![image.png](attachment:image.png)



*Note: Apache Spark is trade mark of Apache Software Foundation*

# RDD Operations

There are two types of operations on RDDs:

 - Transformations
 - Actions
 
The first type of operation is called a transformation. You can create new RDDs from existing RDDs by applying what are called transformations. For example, to get an RDD containing only the lines containing the word ‘error’, you can apply a filter transformation to the original RDD. 


Some examples of transformations are:
- map - runs a function over each element of an RDD
- flatMap - runs a function where the output of each element may not be a single element
- groupByKey - data is grouped according to a key value
- union - takes the set union of two RDDs

In case an RDD is lost during computation, Spark can recreate it using its transformation history (lineage). For example, in the above diagram, if RDD 3 is lost due to a power failure or a memory error, Spark will refer to the lineage chart, and recover RDD 3 by applying a transformation on RDD 2.

![image.png](attachment:image.png)

Thus, the lineage enables Spark to achieve fault-tolerance. This is precisely why they are termed resilient datasets. Note that the lineage stores details of the transformations, not the data itself. Once the transformations leading up to an RDD are known, any stage (representing a subset of the original data) can be recreated.

The second type of operation is called an action. An action usually involves operations like counting or saving to disk. Actions trigger all the transformations behind it.

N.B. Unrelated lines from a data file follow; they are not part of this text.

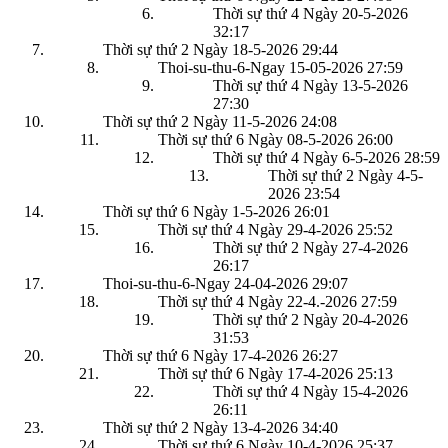
Thời sự thứ 4 Ngày 20-5-2026
32:17
Thời sự thứ 2 Ngày 18-5-2026
29:44
Thoi-su-thu-6-Ngay 15-05-2026
27:59
Thời sự thứ 4 Ngày 13-5-2026
27:30
Thời sự thứ 2 Ngày 11-5-2026
24:08
Thời sự thứ 6 Ngày 08-5-2026
26:00
Thời sự thứ 4 Ngày 6-5-2026
28:59
Thời sự thứ 2 Ngày 4-5-
2026
23:54
Thời sự thứ 6 Ngày 1-5-2026
26:01
Thời sự thứ 4 Ngày 29-4-2026
25:52
Thời sự thứ 2 Ngày 27-4-2026
26:17
Thoi-su-thu-6-Ngay 24-04-2026
29:07
Thời sự thứ 4 Ngày 22-4.-2026
27:59
Thời sự thứ 2 Ngày 20-4-2026
31:53
Thời sự thứ 6 Ngày 17-4-2026
26:27
Thời sự thứ 6 Ngày 17-4-2026
25:13
Thời sự thứ 4 Ngày 15-4-2026
26:11
Thời sự thứ 2 Ngày 13-4-2026
34:40
Thời sự thứ 6 Ngày 10-4-2026
25:37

Some examples of actions are:
- count - counts the number of elements in the RDD
- collect - persists the RDD to a local machine
- reduce - reduces the elements through an aggregation function. The most common type of reduce function is a sum

The main difference between transformations and actions is that actions return a value or export data to a system, whereas transformations always return new RDDs. Also, transformations are not evaluated until an action is called (they just sit there, waiting to be executed). This property of Spark optimizes its computation, and is called ‘Lazy Evaluation’. Due to this property, Spark does not perform unnecessary computation. More specifically, it performs computation only when a final result is required.

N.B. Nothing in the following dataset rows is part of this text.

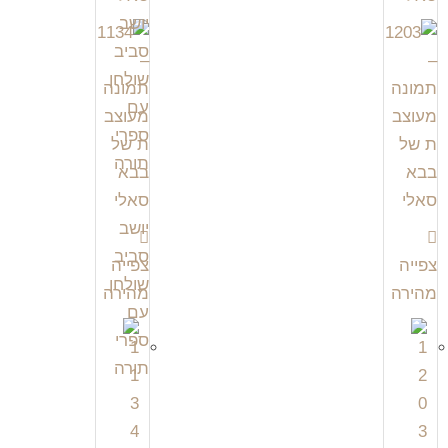
צפייה
צפייה
מהירה
מהירה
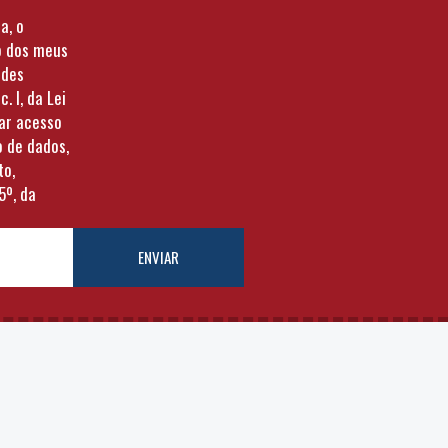
a, o
o dos meus
ades
c. I, da Lei
tar acesso
o de dados,
to,
5º, da
ENVIAR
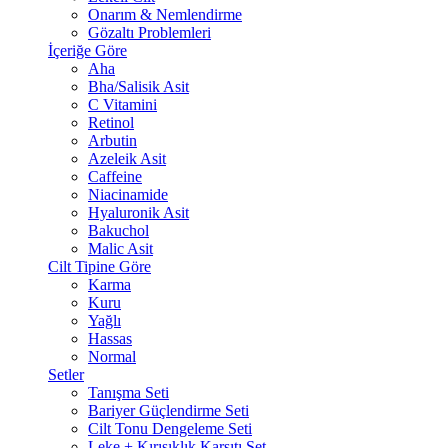
Onarım & Nemlendirme
Gözaltı Problemleri
İçeriğe Göre
Aha
Bha/Salisik Asit
C Vitamini
Retinol
Arbutin
Azeleik Asit
Caffeine
Niacinamide
Hyaluronik Asit
Bakuchol
Malic Asit
Cilt Tipine Göre
Karma
Kuru
Yağlı
Hassas
Normal
Setler
Tanışma Seti
Bariyer Güçlendirme Seti
Cilt Tonu Dengeleme Seti
Leke + Kırışıklık Karşıtı Set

Let's try to run some transformations and actions now.

### Loading SparkConf and SparkContext

In [None]:
# loading SparkContext and SparkConf from the library pyspark
# Setting the application name and cluster mode using SparkConf

from pyspark import SparkConf,SparkContext
conf = SparkConf().setMaster("YARN").setAppName("RDD Operations")
sc = SparkContext().getOrCreate(conf=conf)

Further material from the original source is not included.